So, what are these two experts really telling us? They are saying that all we need to do is figure out why this guy and that guy can’t just own guns because they want to own guns but need to own guns in order to use their guns to shoot themselves or shoot someone else.

              Incidentally, the reason I use the phrase ‘shoot themselves’ is because many mass shootings, particularly the shootings where lots of people get injured or killed, end up with the shooter killing himself. In other words, the event combines homicide and suicide, which happened to account for 6 of the 34 mass shootings discussed in the Secret Service report.

              Why do some people who want to kill themselves with a gun first make sure to take some other people with them when they decide it’s time to take off for the great beyond? WTFK.

              You would think that two research organizations as important and qualified as Hopkins and Rockefeller could come up with some reasons for gun violence which would allow me to go beyond repeating WTFK. But they haven’t and they won’t.

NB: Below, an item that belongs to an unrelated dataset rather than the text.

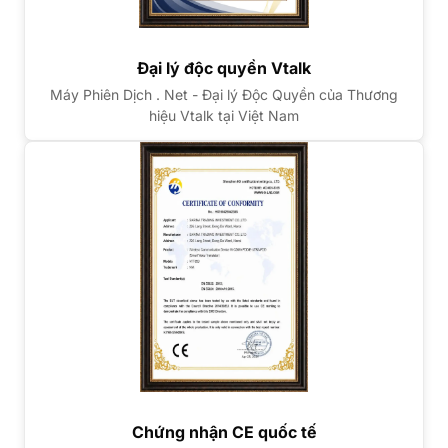
Đại lý độc quyền Vtalk
Máy Phiên Dịch . Net - Đại lý Độc Quyền của Thương
hiệu Vtalk tại Việt Nam
Chứng nhận CE quốc tế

Know why?

              Because the so-called experts in these two groups who claim expertise in gun violence know absolutely nothing about the guns which are used to cause the violence and know even less about the industry which manufactures and sells those guns.

              What they do know how to do is say the same, useless things that they have now been saying for nearly thirty years, which is that all we need to do is figure out how to predict which of the 165 million males living today in the United States will commit gun violence tomorrow or the next day and pass yet another law to keep guns out of their hands.

              Sounds reasonable, right?

When Will Doctors Figure Out a Disease Called ‘Gun Violence?’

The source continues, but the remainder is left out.